- [What the task requires]
Repeat all the data exactly, and where a record holds a picture, leave that picture out.

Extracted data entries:
<<<<

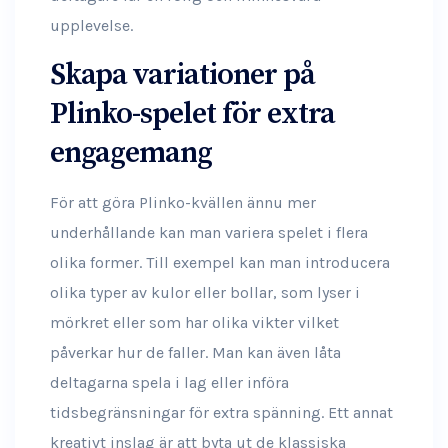
upplevelse.
Skapa variationer på
Plinko-spelet för extra
engagemang
För att göra Plinko-kvällen ännu mer
underhållande kan man variera spelet i flera
olika former. Till exempel kan man introducera
olika typer av kulor eller bollar, som lyser i
mörkret eller som har olika vikter vilket
påverkar hur de faller. Man kan även låta
deltagarna spela i lag eller införa
tidsbegränsningar för extra spänning. Ett annat
kreativt inslag är att byta ut de klassiska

>>>>

- [Answer to this task]
upplevelse.
Skapa variationer på
Plinko-spelet för extra
engagemang
För att göra Plinko-kvällen ännu mer
underhållande kan man variera spelet i flera
olika former. Till exempel kan man introducera
olika typer av kulor eller bollar, som lyser i
mörkret eller som har olika vikter vilket
påverkar hur de faller. Man kan även låta
deltagarna spela i lag eller införa
tidsbegränsningar för extra spänning. Ett annat
kreativt inslag är att byta ut de klassiska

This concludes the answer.